I've managed to get something that looks like security by adding a LoadCollection listener. When a collection of secured entities is loaded, I check the ACL for each one and remove it from the list if access isn't allowed.

However, I can't figure out how to accomplish the same thing when loading a single entity. I have a PreLoad event listener and I'm able to determine if the caller has access. If they don't have access, I would like to return a null item. I've tried setting the entity associated with the event to null and evicting the entity from the session.

Documentation on using this event is pretty thin on the ground: Mostly it's events that fire before saving that have worked examples. The NHibernate Cookbook uses a very old version of NHibernate with a different signature for events (e.g. they return bool rather than the void of NHibernate 3.3.x).

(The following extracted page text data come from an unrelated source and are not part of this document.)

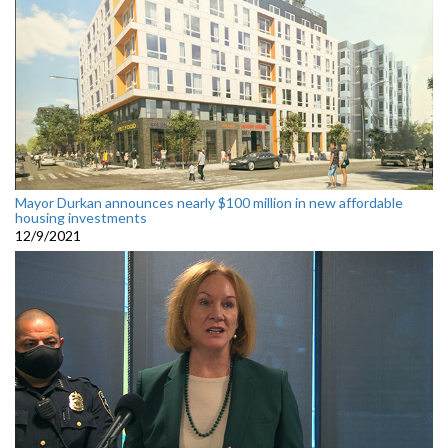
Mayor Durkan announces nearly $100 million in new affordable
housing investments
12/9/2021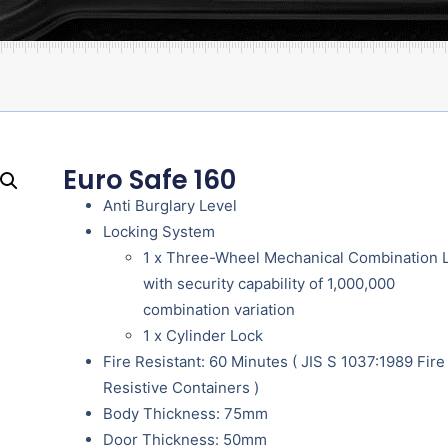
Euro Safe 160
Anti Burglary Level
Locking System
1 x Three-Wheel Mechanical Combination 
with security capability of 1,000,000
combination variation
1 x Cylinder Lock
Fire Resistant: 60 Minutes ( JIS S 1037:1989 Fire
Resistive Containers )
Body Thickness: 75mm
Door Thickness: 50mm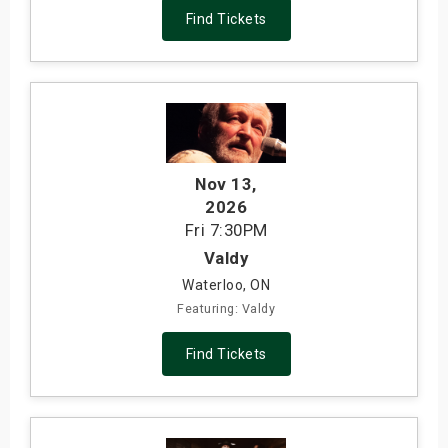
Find Tickets
Nov 13
,
2026
Fri
7:30PM
Valdy
Waterloo, ON
Featuring: Valdy
Find Tickets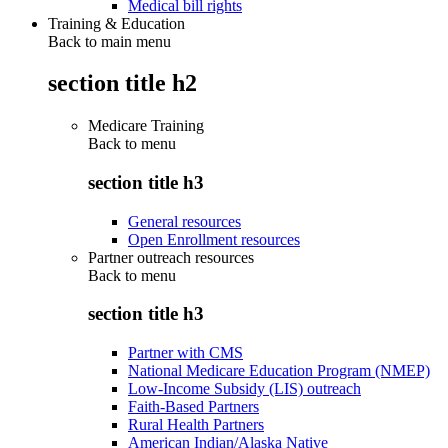
Medical bill rights
Training & Education
Back to main menu
section title h2
Medicare Training
Back to
menu
section title h3
General resources
Open Enrollment resources
Partner outreach resources
Back to
menu
section title h3
Partner with CMS
National Medicare Education Program (NMEP)
Low-Income Subsidy (LIS) outreach
Faith-Based Partners
Rural Health Partners
American Indian/Alaska Native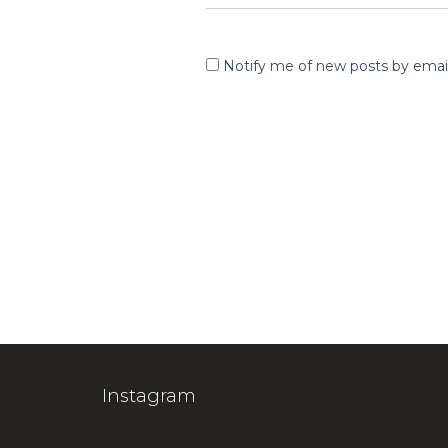
Notify me of new posts by email
Instagram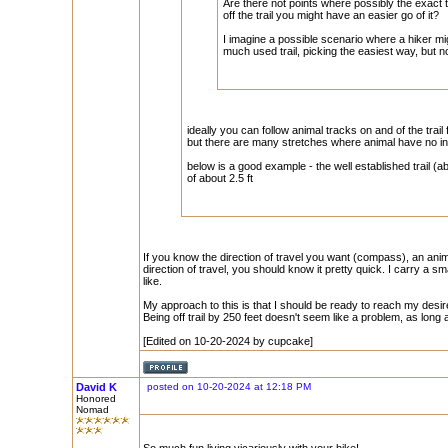
Are there not points where possibly the exact 
off the trail you might have an easier go of it?
I imagine a possible scenario where a hiker m
much used trail, picking the easiest way, but not
ideally you can follow animal tracks on and of the trail 
but there are many stretches where animal have no int
below is a good example - the well established trail (
of about 2.5 ft
If you know the direction of travel you want (compass), an anima
direction of travel, you should know it pretty quick. I carry a s
like.
My approach to this is that I should be ready to reach my desi
Being off trail by 250 feet doesn't seem like a problem, as long
[Edited on 10-20-2024 by cupcake]
David K
posted on 10-20-2024 at 12:18 PM
Honored
Nomad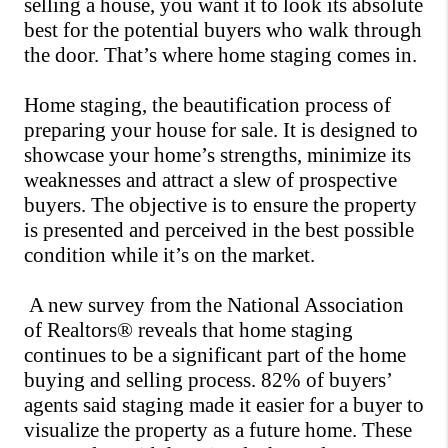
selling a house, you want it to look its absolute 
best for the potential buyers who walk through 
the door. That’s where home staging comes in.
Home staging, the beautification process of 
preparing your house for sale. It is designed to 
showcase your home’s strengths, minimize its 
weaknesses and attract a slew of prospective 
buyers. The objective is to ensure the property 
is presented and perceived in the best possible 
condition while it’s on the market. 
 A new survey from the National Association 
of Realtors® reveals that home staging 
continues to be a significant part of the 
home 
buying and selling process
. 82% of buyers’ 
agents said staging made it easier for a buyer to 
visualize the property as a future home. These 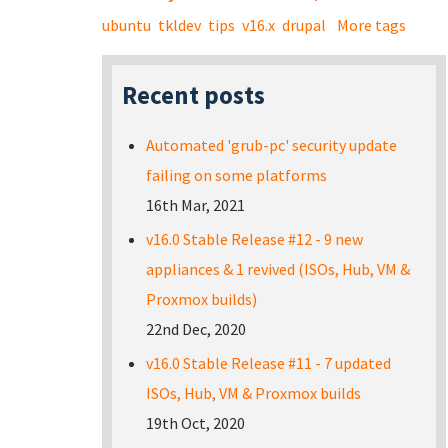
ubuntu
tkldev
tips
v16.x
drupal
More tags
Recent posts
Automated 'grub-pc' security update
failing on some platforms
16th Mar, 2021
v16.0 Stable Release #12 - 9 new
appliances & 1 revived (ISOs, Hub, VM &
Proxmox builds)
22nd Dec, 2020
v16.0 Stable Release #11 - 7 updated
ISOs, Hub, VM & Proxmox builds
19th Oct, 2020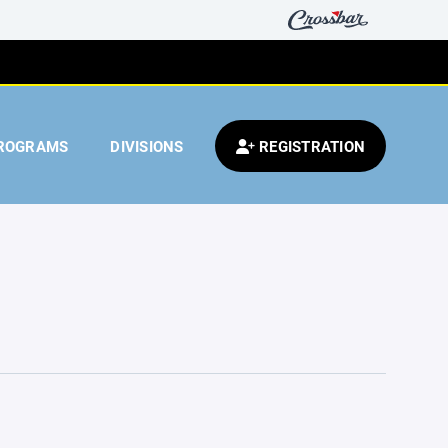
ROGRAMS
DIVISIONS
REGISTRATION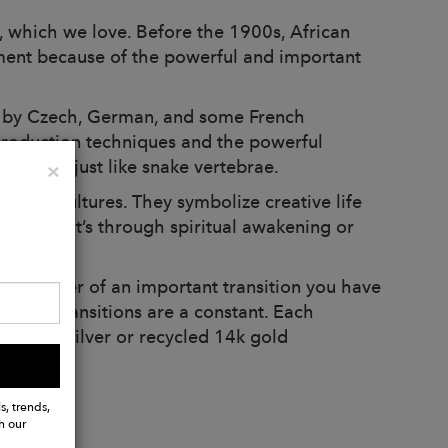
, which we love. Before the 1900s, African
nment because of the powerful and important
e by Czech, German, and some French
production techniques and the powerful
 looked just like snake vertebrae.
Close
×
t all, cultures. They symbolize creative life
ether that’s through spiritual awakening or
al reminder of an important transition you have
 life, transitions are a constant. Each
sterling silver or recycled 14k gold
s, trends,
h our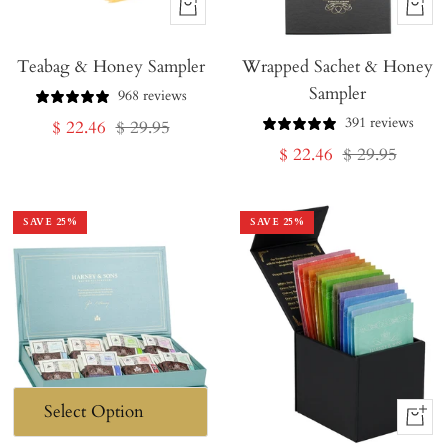
+
+
Add
Add
Teabag & Honey Sampler
to
Wrapped Sachet & Honey
to
Sampler
Cart
Cart
968 reviews
391 reviews
Sale
Regular
$ 22.46
$ 29.95
Sale
Regular
$ 22.46
$ 29.95
price
price
price
price
SAVE
25
%
SAVE
25
%
+
Add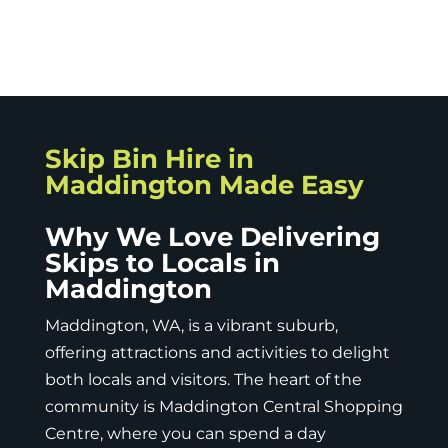
Skip Bin Hire in
Maddington Made Easy
Why We Love Delivering
Skips to Locals in
Maddington
Maddington, WA, is a vibrant suburb,
offering attractions and activities to delight
both locals and visitors. The heart of the
community is Maddington Central Shopping
Centre, where you can spend a day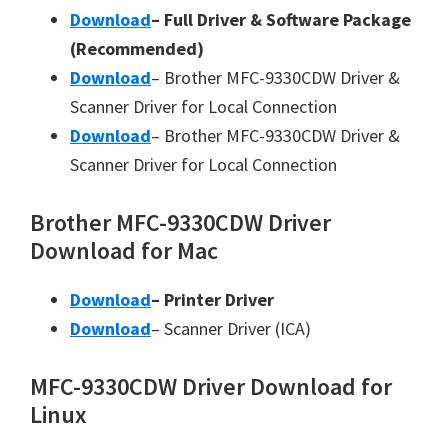
Download
– Full Driver & Software Package
(Recommended)
Download
– Brother MFC-9330CDW Driver &
Scanner Driver for Local Connection
Download
– Brother MFC-9330CDW Driver &
Scanner Driver for Local Connection
Brother MFC-9330CDW Driver
Download for Mac
Download
– Printer Driver
Download
– Scanner Driver (ICA)
MFC-9330CDW Driver Download for
Linux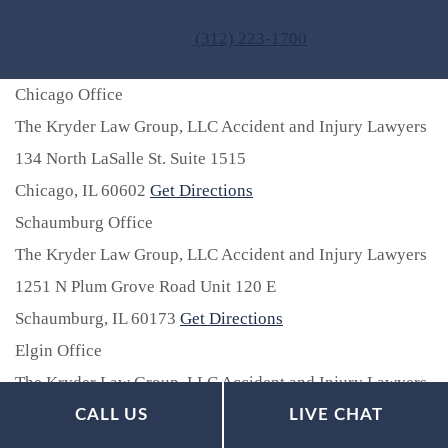
(312) 223-1700
Chicago Office
The Kryder Law Group, LLC Accident and Injury Lawyers
134 North LaSalle St. Suite 1515
Chicago,
IL
60602
Get Directions
Schaumburg Office
The Kryder Law Group, LLC Accident and Injury Lawyers
1251 N Plum Grove Road Unit 120 E
Schaumburg,
IL
60173
Get Directions
Elgin Office
The Kryder Law Group, LLC Accident and Injury Lawyers
77 S. Riverside Drive Unit 2E
CALL US
LIVE CHAT
Elgin,
IL
60120
Get Directions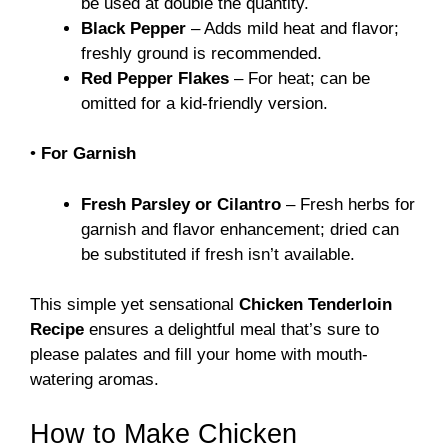
be used at double the quantity.
Black Pepper
– Adds mild heat and flavor;
freshly ground is recommended.
Red Pepper Flakes
– For heat; can be
omitted for a kid-friendly version.
•
For Garnish
Fresh Parsley or Cilantro
– Fresh herbs for
garnish and flavor enhancement; dried can
be substituted if fresh isn’t available.
This simple yet sensational
Chicken Tenderloin
Recipe
ensures a delightful meal that’s sure to
please palates and fill your home with mouth-
watering aromas.
How to Make Chicken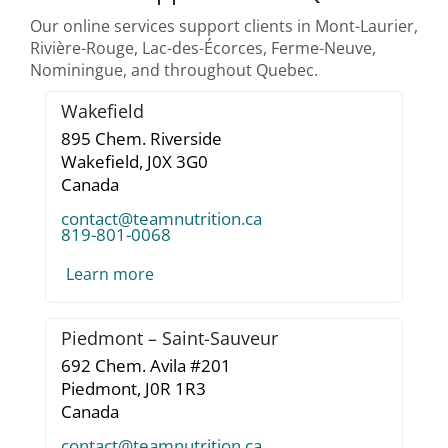
Our online services support clients in Mont-Laurier,
Rivière-Rouge, Lac-des-Écorces, Ferme-Neuve,
Nominingue, and throughout Quebec.
Wakefield
895 Chem. Riverside
Wakefield,
J0X 3G0
Canada
contact@teamnutrition.ca
819-801-0068
Learn more
Piedmont – Saint-Sauveur
692 Chem. Avila #201
Piedmont,
J0R 1R3
Canada
contact@teamnutrition.ca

Edit: After spelunking through the NHibernate source, I've determined that I was looking at the wrong Load event. I tried "PreLoad" and "PostLoad", not realizing that the plain old "Load" event was what I was after.

This has raised a new issue though: When loading an object that is not secured, but has a secured parent, my Load event listener will fire for the proxy of the parent. Eager-loading or not, the parent proxy won't have a correct ACL: It is coming up empty every time.

Answer 1

A good full example for a NHibernate application using this design can be found in NHibernate best practices, we're using it for a enterprise, heavy web application with more than 300 entities with big success. On top of that we implemented a context control mechanism, each end user is requesting a security token on log-in and use it on every sequential call, on every sequential call we check the security token for validation and use it to create an additional criterion that limit each user access depending on his\her configuration. It was a big project, but it gave us a good infrastructure for developing and maintenance.